- WHAT IS NEEDED: In duplicating the lines below, keep every word unchanged and drop the pictures.

Excerpts from a dataset
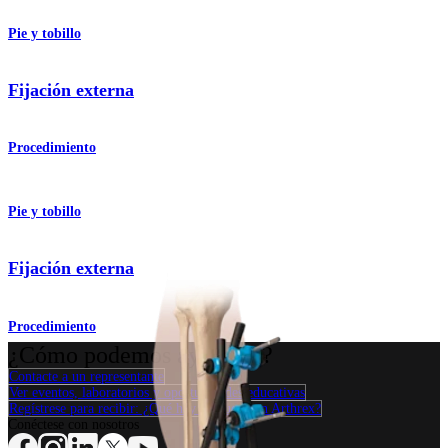
Pie y tobillo
Fijación externa
Procedimiento
Pie y tobillo
Fijación externa
Procedimiento
¿Cómo podemos ayudarlo?
Contacte a un representante
Ver eventos, laboratorios y oportunidades educativas
Regístrese para recibir: ¿Qué hay de nuevo en Arthrex?
Conéctese con nosotros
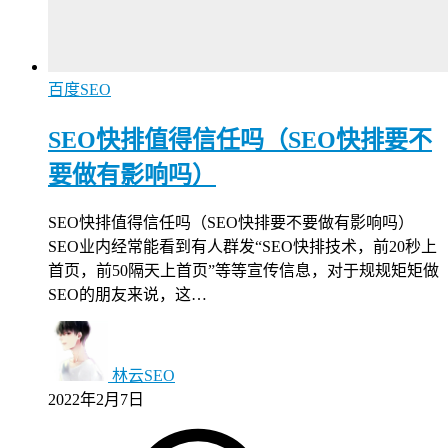
百度SEO
SEO快排值得信任吗（SEO快排要不
要做有影响吗）
SEO快排值得信任吗（SEO快排要不要做有影响吗）
SEO业内经常能看到有人群发“SEO快排技术，前20秒上
首页，前50隔天上首页”等等宣传信息，对于规规矩矩做
SEO的朋友来说，这…
林云SEO
2022年2月7日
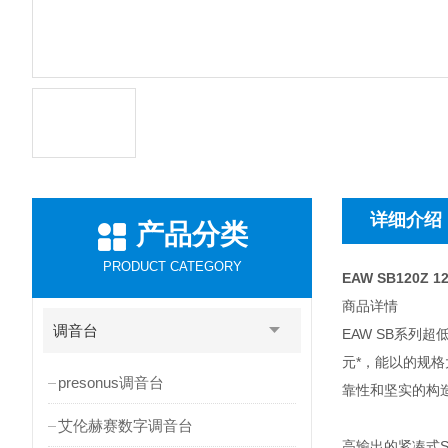
详细介绍
产品分类
PRODUCT CATEGORY
EAW SB120Z
商品详情
调音台
EAW SB系
元*，能以的规
presonus调音台
靠性和坚实的构
艾伦赫赛数字调音台
高输出的紧凑式S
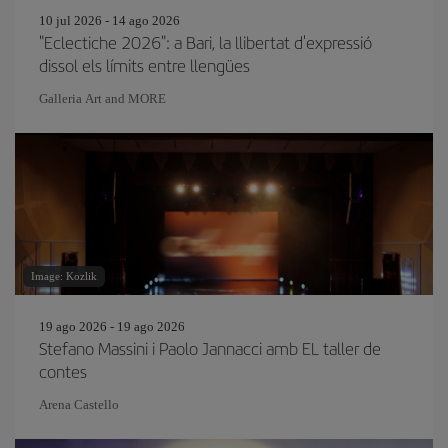
10 jul 2026 - 14 ago 2026
"Eclectiche 2026": a Bari, la llibertat d'expressió
dissol els límits entre llengües
Galleria Art and MORE
Image: Kozlik
19 ago 2026 - 19 ago 2026
Stefano Massini i Paolo Jannacci amb EL taller de
contes
Arena Castello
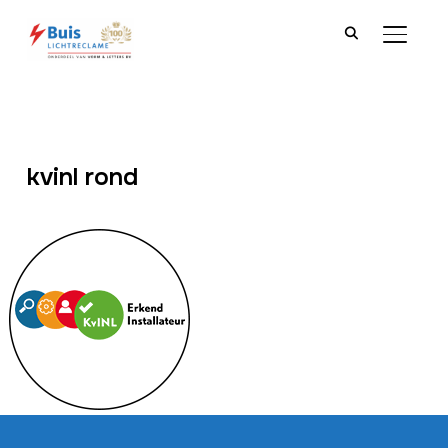
TOGGLE
kvinl rond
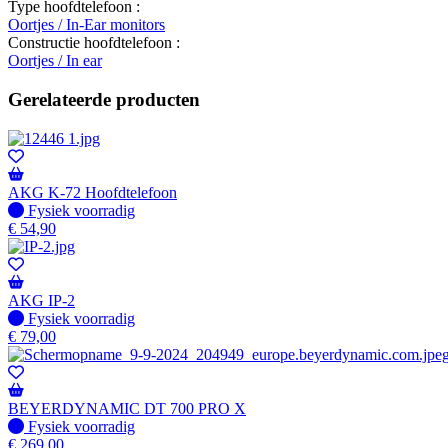
Type hoofdtelefoon :
Oortjes / In-Ear monitors
Constructie hoofdtelefoon :
Oortjes / In ear
Gerelateerde producten
AKG K-72 Hoofdtelefoon
Fysiek voorradig
Fysiek voorradig
€
54,90
AKG IP-2
Fysiek voorradig
Fysiek voorradig
€
79,00
BEYERDYNAMIC DT 700 PRO X
Fysiek voorradig
Fysiek voorradig
€
269,00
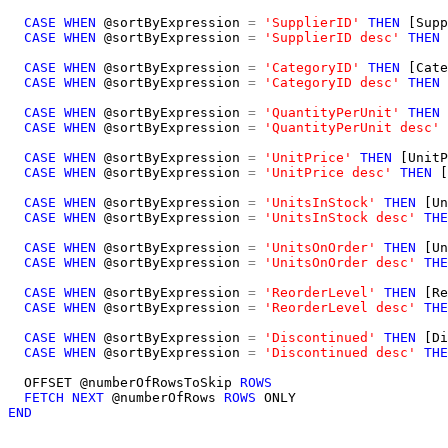
CASE
WHEN
 @sortByExpression 
=
'SupplierID'
THEN
 [Supp
CASE
WHEN
 @sortByExpression 
=
'SupplierID desc'
THEN
 
CASE
WHEN
 @sortByExpression 
=
'CategoryID'
THEN
 [Cate
CASE
WHEN
 @sortByExpression 
=
'CategoryID desc'
THEN
 
CASE
WHEN
 @sortByExpression 
=
'QuantityPerUnit'
THEN
 
CASE
WHEN
 @sortByExpression 
=
'QuantityPerUnit desc'
CASE
WHEN
 @sortByExpression 
=
'UnitPrice'
THEN
 [UnitP
CASE
WHEN
 @sortByExpression 
=
'UnitPrice desc'
THEN
 [
CASE
WHEN
 @sortByExpression 
=
'UnitsInStock'
THEN
 [Un
CASE
WHEN
 @sortByExpression 
=
'UnitsInStock desc'
THE
CASE
WHEN
 @sortByExpression 
=
'UnitsOnOrder'
THEN
 [Un
CASE
WHEN
 @sortByExpression 
=
'UnitsOnOrder desc'
THE
CASE
WHEN
 @sortByExpression 
=
'ReorderLevel'
THEN
 [Re
CASE
WHEN
 @sortByExpression 
=
'ReorderLevel desc'
THE
CASE
WHEN
 @sortByExpression 
=
'Discontinued'
THEN
 [Di
CASE
WHEN
 @sortByExpression 
=
'Discontinued desc'
THE
  OFFSET @numberOfRowsToSkip 
ROWS
FETCH
NEXT
 @numberOfRows 
ROWS
END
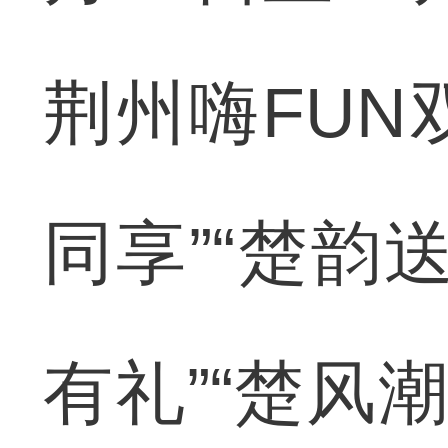
荆州嗨FUN
同享”“楚韵
有礼”“楚风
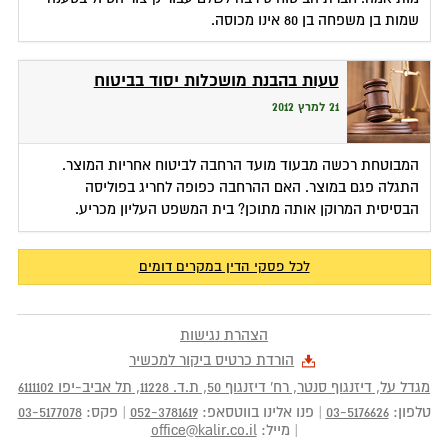
שמות בן משפחה בן 80 אינו מכוסה.
טעות בהבנת מושכלות יסוד בביטוח
21 למרץ 2012
המבוטחת רכשה מבעוד מועד הרחבה לביטוח אחריות המוצר.
התגלה פגם במוצר. האם ההרחבה כפופה לחריג בפוליסה
הבסיסית המרוקן אותה מתוכן? בית המשפט העליון מכריע.
לכל פסקי הדין במקרים דומים
הצהרת נגישות
הורדת כרטיס ביקור למכשיר
מגדל על, דיזנגוף סנטר, רח' דיזנגוף 50
, ת.ד.
11228
,
תל אביב-יפו
6111102
טלפון:
03-5176626
|
פנו אלינו בווטסאפ:
052-3781619
|
פקס:
03-5177078
|
מייל:
office@kalir.co.il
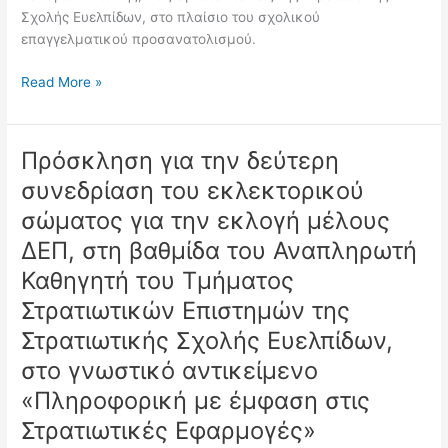
Σχολής Ευελπίδων, στο πλαίσιο του σχολικού
επαγγελματικού προσανατολισμού.
Read More »
Πρόσκληση για την δεύτερη
Πρόσκληση
για
συνεδρίαση του εκλεκτορικού
την
σώματος για την εκλογή μέλους
δεύτερη
συνεδρίαση
ΔΕΠ, στη βαθμίδα του Αναπληρωτή
του
Καθηγητή του Τμήματος
εκλεκτορικού
Στρατιωτικών Επιστημών της
σώματος
για
Στρατιωτικής Σχολής Ευελπίδων,
την
στο γνωστικό αντικείμενο
εκλογή
«Πληροφορική με έμφαση στις
μέλους
ΔΕΠ,
Στρατιωτικές Εφαρμογές»
στη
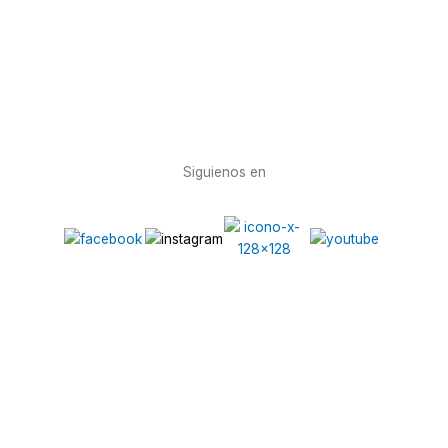
Siguienos en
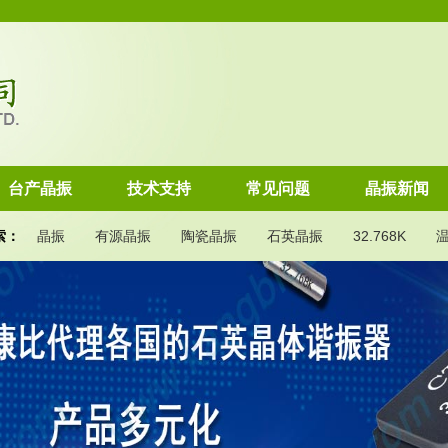
台产晶振
技术支持
常见问题
晶振新闻
索：
晶振
有源晶振
陶瓷晶振
石英晶振
32.768K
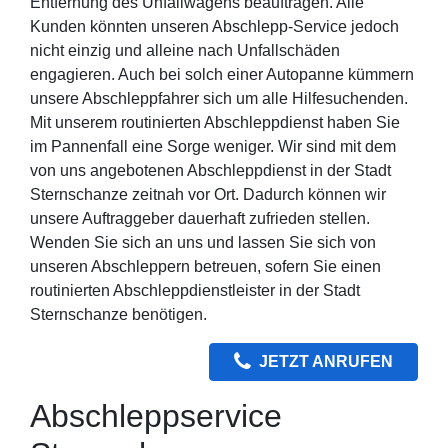
Entfernung des Unfallwagens beauftragen. Alle
Kunden könnten unseren Abschlepp-Service jedoch
nicht einzig und alleine nach Unfallschäden
engagieren. Auch bei solch einer Autopanne kümmern
unsere Abschleppfahrer sich um alle Hilfesuchenden.
Mit unserem routinierten Abschleppdienst haben Sie
im Pannenfall eine Sorge weniger. Wir sind mit dem
von uns angebotenen Abschleppdienst in der Stadt
Sternschanze zeitnah vor Ort. Dadurch können wir
unsere Auftraggeber dauerhaft zufrieden stellen.
Wenden Sie sich an uns und lassen Sie sich von
unseren Abschleppern betreuen, sofern Sie einen
routinierten Abschleppdienstleister in der Stadt
Sternschanze benötigen.
JETZT ANRUFEN
Abschleppservice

- ANSWER TO THE EXERCISE:
Pie y tobillo
Fijación externa
Procedimiento
Pie y tobillo
Fijación externa
Procedimiento
¿Cómo podemos ayudarlo?
Contacte a un representante
Ver eventos, laboratorios y oportunidades educativas
Regístrese para recibir: ¿Qué hay de nuevo en Arthrex?
Conéctese con nosotros
百度SEO
SEO快排值得信任吗（SEO快排要不
要做有影响吗）
SEO快排值得信任吗（SEO快排要不要做有影响吗）
SEO业内经常能看到有人群发“SEO快排技术，前20秒上
首页，前50隔天上首页”等等宣传信息，对于规规矩矩做
SEO的朋友来说，这…
林云SEO
2022年2月7日
详细介绍
产品分类
PRODUCT CATEGORY
EAW SB120Z
商品详情
调音台
EAW SB系
元*，能以的规
presonus调音台
靠性和坚实的构
艾伦赫赛数字调音台
高输出的紧凑式S
10 jul 2026 - 14 ago 2026
"Eclectiche 2026": a Bari, la llibertat d'expressió
dissol els límits entre llengües
Galleria Art and MORE
Image: Kozlik
19 ago 2026 - 19 ago 2026
Stefano Massini i Paolo Jannacci amb EL taller de
contes
Arena Castello
TOGGLE
kvinl rond
Type hoofdtelefoon :
Oortjes / In-Ear monitors
Constructie hoofdtelefoon :
Oortjes / In ear
Gerelateerde producten
AKG K-72 Hoofdtelefoon
Fysiek voorradig
Fysiek voorradig
€
54,90
AKG IP-2
Fysiek voorradig
Fysiek voorradig
€
79,00
BEYERDYNAMIC DT 700 PRO X
Fysiek voorradig
Fysiek voorradig
€
269,00
CASE
WHEN
 @sortByExpression 
=
'SupplierID'
THEN
 [Supp
CASE
WHEN
 @sortByExpression 
=
'SupplierID desc'
THEN
 
CASE
WHEN
 @sortByExpression 
=
'CategoryID'
THEN
 [Cate
CASE
WHEN
 @sortByExpression 
=
'CategoryID desc'
THEN
 
CASE
WHEN
 @sortByExpression 
=
'QuantityPerUnit'
THEN
 
CASE
WHEN
 @sortByExpression 
=
'QuantityPerUnit desc'
CASE
WHEN
 @sortByExpression 
=
'UnitPrice'
THEN
 [UnitP
CASE
WHEN
 @sortByExpression 
=
'UnitPrice desc'
THEN
 [
CASE
WHEN
 @sortByExpression 
=
'UnitsInStock'
THEN
 [Un
CASE
WHEN
 @sortByExpression 
=
'UnitsInStock desc'
THE
CASE
WHEN
 @sortByExpression 
=
'UnitsOnOrder'
THEN
 [Un
CASE
WHEN
 @sortByExpression 
=
'UnitsOnOrder desc'
THE
CASE
WHEN
 @sortByExpression 
=
'ReorderLevel'
THEN
 [Re
CASE
WHEN
 @sortByExpression 
=
'ReorderLevel desc'
THE
CASE
WHEN
 @sortByExpression 
=
'Discontinued'
THEN
 [Di
CASE
WHEN
 @sortByExpression 
=
'Discontinued desc'
THE
  OFFSET @numberOfRowsToSkip 
ROWS
FETCH
NEXT
 @numberOfRows 
ROWS
END
荆州嗨FUN
同享”“楚韵
有礼”“楚风
שמות בן משפחה בן 80 אינו מכוסה.
טעות בהבנת מושכלות יסוד בביטוח
21 למרץ 2012
המבוטחת רכשה מבעוד מועד הרחבה לביטוח אחריות המוצר.
התגלה פגם במוצר. האם ההרחבה כפופה לחריג בפוליסה
הבסיסית המרוקן אותה מתוכן? בית המשפט העליון מכריע.
לכל פסקי הדין במקרים דומים
הצהרת נגישות
הורדת כרטיס ביקור למכשיר
מגדל על, דיזנגוף סנטר, רח' דיזנגוף 50
, ת.ד.
11228
,
תל אביב-יפו
6111102
טלפון:
03-5176626
|
פנו אלינו בווטסאפ:
052-3781619
|
פקס:
03-5177078
|
מייל:
office@kalir.co.il
Σχολής Ευελπίδων, στο πλαίσιο του σχολικού
επαγγελματικού προσανατολισμού.
Read More »
Πρόσκληση για την δεύτερη
Πρόσκληση
για
συνεδρίαση του εκλεκτορικού
την
σώματος για την εκλογή μέλους
δεύτερη
συνεδρίαση
ΔΕΠ, στη βαθμίδα του Αναπληρωτή
του
Καθηγητή του Τμήματος
εκλεκτορικού
Στρατιωτικών Επιστημών της
σώματος
για
Στρατιωτικής Σχολής Ευελπίδων,
την
στο γνωστικό αντικείμενο
εκλογή
«Πληροφορική με έμφαση στις
μέλους
ΔΕΠ,
Στρατιωτικές Εφαρμογές»
στη
Siguienos en
台产晶振
技术支持
常见问题
晶振新闻
索：
晶振
有源晶振
陶瓷晶振
石英晶振
32.768K
Entfernung des Unfallwagens beauftragen. Alle
Kunden könnten unseren Abschlepp-Service jedoch
nicht einzig und alleine nach Unfallschäden
engagieren. Auch bei solch einer Autopanne kümmern
unsere Abschleppfahrer sich um alle Hilfesuchenden.
Mit unserem routinierten Abschleppdienst haben Sie
im Pannenfall eine Sorge weniger. Wir sind mit dem
von uns angebotenen Abschleppdienst in der Stadt
Sternschanze zeitnah vor Ort. Dadurch können wir
unsere Auftraggeber dauerhaft zufrieden stellen.
Wenden Sie sich an uns und lassen Sie sich von
unseren Abschleppern betreuen, sofern Sie einen
routinierten Abschleppdienstleister in der Stadt
Sternschanze benötigen.
JETZT ANRUFEN
Abschleppservice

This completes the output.